::: RECORDED INFORMATION

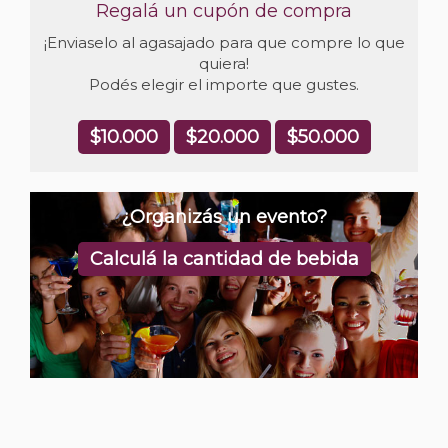
Regalá un cupón de compra
¡Enviaselo al agasajado para que compre lo que
quiera!
Podés elegir el importe que gustes.
$10.000
$20.000
$50.000
¿Organizás un evento?
Calculá la cantidad de bebida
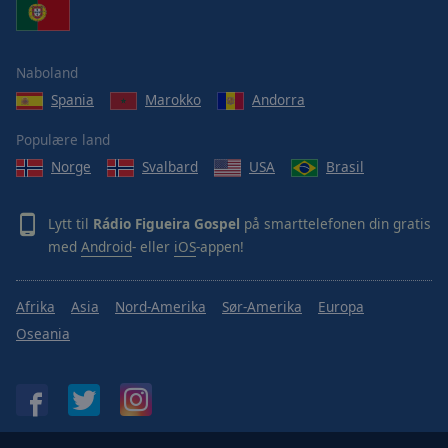
Naboland
Spania
Marokko
Andorra
Populære land
Norge
Svalbard
USA
Brasil
Lytt til
Rádio Figueira Gospel
på smarttelefonen din gratis
med
Android
- eller
iOS
-appen!
Afrika
Asia
Nord-Amerika
Sør-Amerika
Europa
Oseania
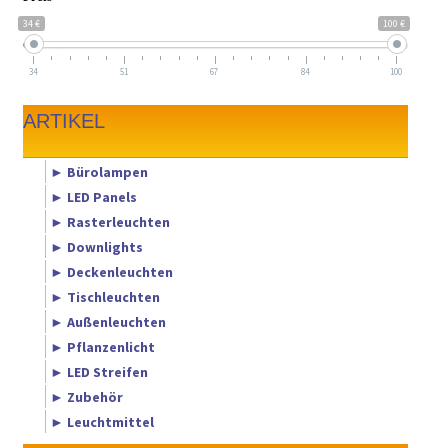
34 €
100 €
34
51
67
84
100
ARTIKEL
► Bürolampen
► LED Panels
► Rasterleuchten
► Downlights
► Deckenleuchten
► Tischleuchten
► Außenleuchten
► Pflanzenlicht
► LED Streifen
► Zubehör
► Leuchtmittel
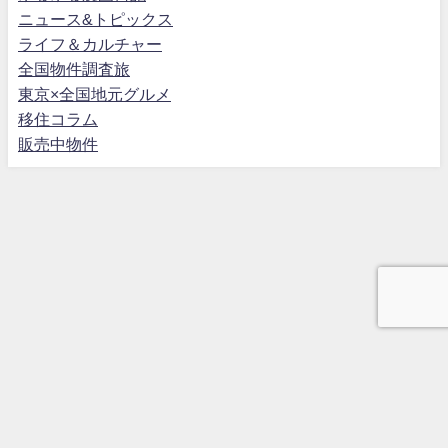
ニュース&トピックス
ライフ＆カルチャー
全国物件調査旅
東京×全国地元グルメ
移住コラム
販売中物件
プライバシーポリシー
免責事項
お問い合わせフォーム
会社概要
イクラ不動産
GMO査定依頼
あの日不動産 All Rights Reserved.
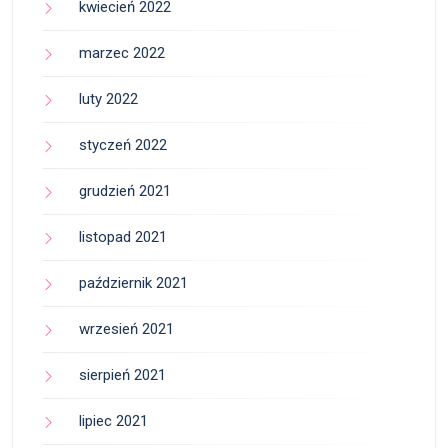
kwiecień 2022
marzec 2022
luty 2022
styczeń 2022
grudzień 2021
listopad 2021
październik 2021
wrzesień 2021
sierpień 2021
lipiec 2021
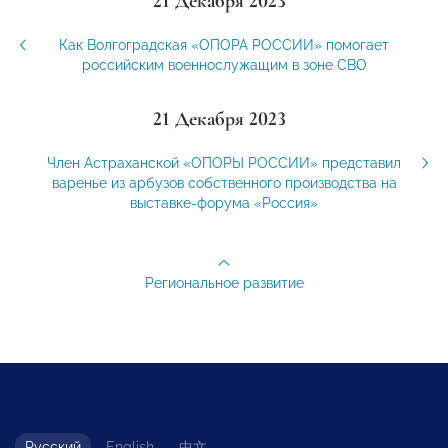
21 Декабря 2023
Как Волгоградская «ОПОРА РОССИИ» помогает
российским военнослужащим в зоне СВО
21 Декабря 2023
Член Астраханской «ОПОРЫ РОССИИ» представил
варенье из арбузов собственного производства на
выставке-форума «Россия»
Региональное развитие
Русский
English
中文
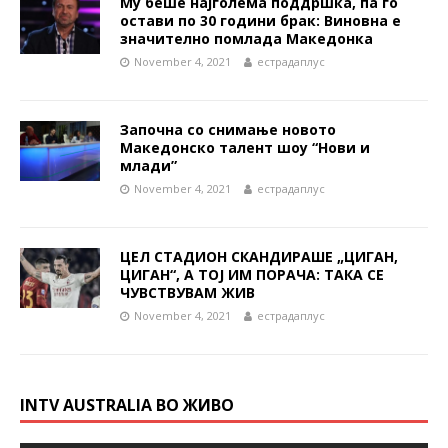
Му беше најголема поддршка, па го
остави по 30 години брак: Виновна е
значително помлада Македонка
November 4, 2021
естрадаплус
Започна со снимање новото
Македонско талент шоу “Нови и
млади”
November 4, 2021
естрадаплус
ЦЕЛ СТАДИОН СКАНДИРАШЕ „ЦИГАН,
ЦИГАН“, А ТОЈ ИМ ПОРАЧА: ТАКА СЕ
ЧУВСТВУВАМ ЖИВ
November 4, 2021
естрадаплус
INTV AUSTRALIA ВО ЖИВО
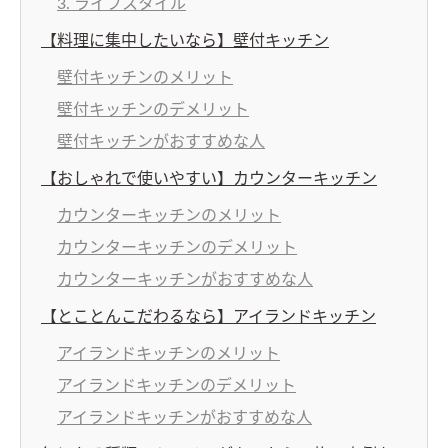
3. ライフスタイル
【料理に集中したいなら】壁付キッチン
壁付キッチンのメリット
壁付キッチンのデメリット
壁付キッチンがおすすめな人
【おしゃれで使いやすい】カウンターキッチン
カウンターキッチンのメリット
カウンターキッチンのデメリット
カウンターキッチンがおすすめな人
【とことんこだわるなら】アイランドキッチン
アイランドキッチンのメリット
アイランドキッチンのデメリット
アイランドキッチンがおすすめな人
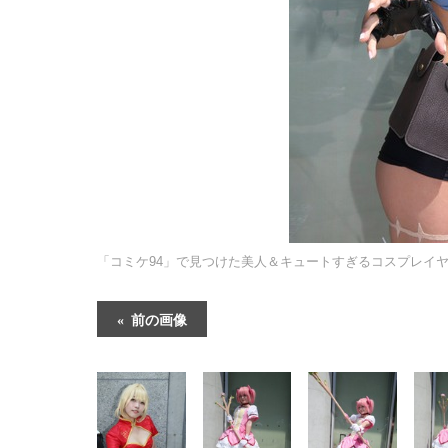
「コミケ94」で見つけた美人＆キュートすぎるコスプレイ
前の画像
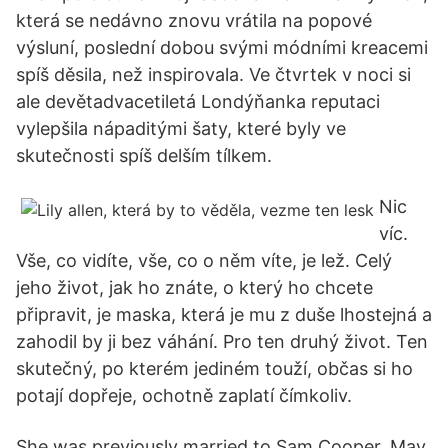
která se nedávno znovu vrátila na popové
výsluní, poslední dobou svými módními kreacemi
spíš děsila, než inspirovala. Ve čtvrtek v noci si
ale devětadvacetiletá Londýňanka reputaci
vylepšila nápaditými šaty, které byly ve
skutečnosti spíš delším tílkem.
Nic
víc.
Vše, co vidíte, vše, co o něm víte, je lež. Celý
jeho život, jak ho znáte, o který ho chcete
připravit, je maska, která je mu z duše lhostejná a
zahodil by ji bez váhání. Pro ten druhý život. Ten
skutečný, po kterém jediném touží, občas si ho
potají dopřeje, ochotně zaplatí čímkoliv.
She was previously married to Sam Cooper. May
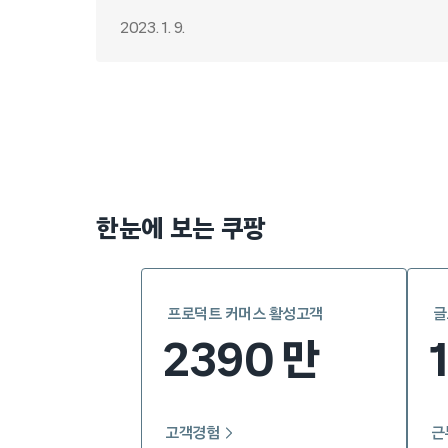
2023. 1. 9.
Posts
pagination
한눈에 보는 쿠팡
프로덕트 커머스 활성고객
글
2390
만
고객경험
근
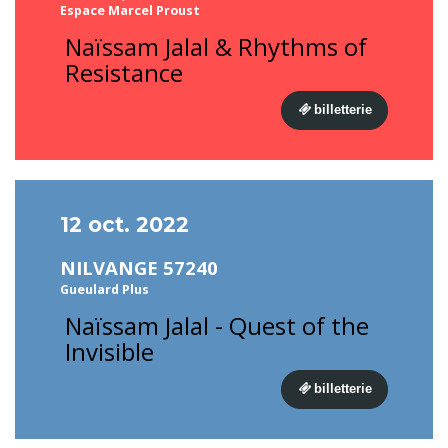
Espace Marcel Proust
Naïssam Jalal & Rhythms of
Resistance
billetterie
12 oct. 2022
NILVANGE 57240
Gueulard Plus
Naïssam Jalal - Quest of the
Invisible
billetterie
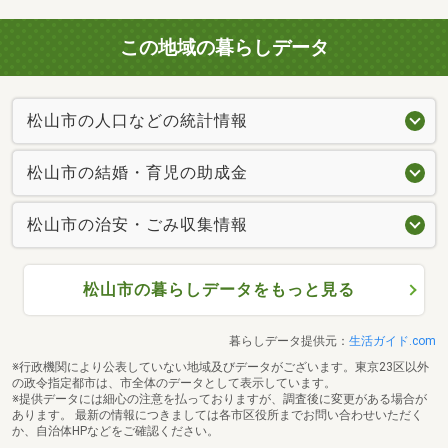
この地域の暮らしデータ
松山市の人口などの統計情報
松山市の結婚・育児の助成金
松山市の治安・ごみ収集情報
松山市の暮らしデータをもっと見る
暮らしデータ提供元：
生活ガイド.com
※行政機関により公表していない地域及びデータがございます。東京23区以外
の政令指定都市は、市全体のデータとして表示しています。
※提供データには細心の注意を払っておりますが、調査後に変更がある場合が
あります。 最新の情報につきましては各市区役所までお問い合わせいただく
か、自治体HPなどをご確認ください。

::::::

_WHAT YOU HAVE TO DO_
Reproduce the records exactly, images excluded.

_RESPONSE AREA_
Regalá un cupón de compra
¡Enviaselo al agasajado para que compre lo que
quiera!
Podés elegir el importe que gustes.
$10.000
$20.000
$50.000
¿Organizás un evento?
Calculá la cantidad de bebida
Naboland
Spania
Marokko
Andorra
Populære land
Norge
Svalbard
USA
Brasil
Lytt til
Rádio Figueira Gospel
på smarttelefonen din gratis
med
Android
- eller
iOS
-appen!
Afrika
Asia
Nord-Amerika
Sør-Amerika
Europa
Oseania
34 €
100 €
34
51
67
84
100
ARTIKEL
► Bürolampen
► LED Panels
► Rasterleuchten
► Downlights
► Deckenleuchten
► Tischleuchten
► Außenleuchten
► Pflanzenlicht
► LED Streifen
► Zubehör
► Leuchtmittel
ニュース&トピックス
ライフ＆カルチャー
全国物件調査旅
東京×全国地元グルメ
移住コラム
販売中物件
プライバシーポリシー
免責事項
お問い合わせフォーム
会社概要
イクラ不動産
GMO査定依頼
あの日不動産 All Rights Reserved.
kwiecień 2022
marzec 2022
luty 2022
styczeń 2022
grudzień 2021
listopad 2021
październik 2021
wrzesień 2021
sierpień 2021
lipiec 2021
21 Декабря 2023
Как Волгоградская «ОПОРА РОССИИ» помогает
российским военнослужащим в зоне СВО
21 Декабря 2023
Член Астраханской «ОПОРЫ РОССИИ» представил
варенье из арбузов собственного производства на
выставке-форума «Россия»
Региональное развитие
Русский
English
中文
Му беше најголема поддршка, па го
остави по 30 години брак: Виновна е
значително помлада Македонка
November 4, 2021
естрадаплус
Започна со снимање новото
Македонско талент шоу “Нови и
млади”
November 4, 2021
естрадаплус
ЦЕЛ СТАДИОН СКАНДИРАШЕ „ЦИГАН,
ЦИГАН“, А ТОЈ ИМ ПОРАЧА: ТАКА СЕ
ЧУВСТВУВАМ ЖИВ
November 4, 2021
естрадаплус
INTV AUSTRALIA ВО ЖИВО
3. ライフスタイル
【料理に集中したいなら】壁付キッチン
壁付キッチンのメリット
壁付キッチンのデメリット
壁付キッチンがおすすめな人
【おしゃれで使いやすい】カウンターキッチン
カウンターキッチンのメリット
カウンターキッチンのデメリット
カウンターキッチンがおすすめな人
【とことんこだわるなら】アイランドキッチン
アイランドキッチンのメリット
アイランドキッチンのデメリット
アイランドキッチンがおすすめな人
「コミケ94」で見つけた美人＆キュートすぎるコスプレイ
前の画像
která se nedávno znovu vrátila na popové
výsluní, poslední dobou svými módními kreacemi
spíš děsila, než inspirovala. Ve čtvrtek v noci si
ale devětadvacetiletá Londýňanka reputaci
vylepšila nápaditými šaty, které byly ve
skutečnosti spíš delším tílkem.
Nic
víc.
Vše, co vidíte, vše, co o něm víte, je lež. Celý
jeho život, jak ho znáte, o který ho chcete
připravit, je maska, která je mu z duše lhostejná a
zahodil by ji bez váhání. Pro ten druhý život. Ten
skutečný, po kterém jediném touží, občas si ho
potají dopřeje, ochotně zaplatí čímkoliv.
She was previously married to Sam Cooper. May
2023. 1. 9.
Posts
pagination
한눈에 보는 쿠팡
프로덕트 커머스 활성고객
글
2390
만
고객경험
근
Espace Marcel Proust
Naïssam Jalal & Rhythms of
Resistance
billetterie
12 oct. 2022
NILVANGE 57240
Gueulard Plus
Naïssam Jalal - Quest of the
Invisible
billetterie
この地域の暮らしデータ
松山市の人口などの統計情報
松山市の結婚・育児の助成金
松山市の治安・ごみ収集情報
松山市の暮らしデータをもっと見る
暮らしデータ提供元：
生活ガイド.com
※行政機関により公表していない地域及びデータがございます。東京23区以外
の政令指定都市は、市全体のデータとして表示しています。
※提供データには細心の注意を払っておりますが、調査後に変更がある場合が
あります。 最新の情報につきましては各市区役所までお問い合わせいただく
か、自治体HPなどをご確認ください。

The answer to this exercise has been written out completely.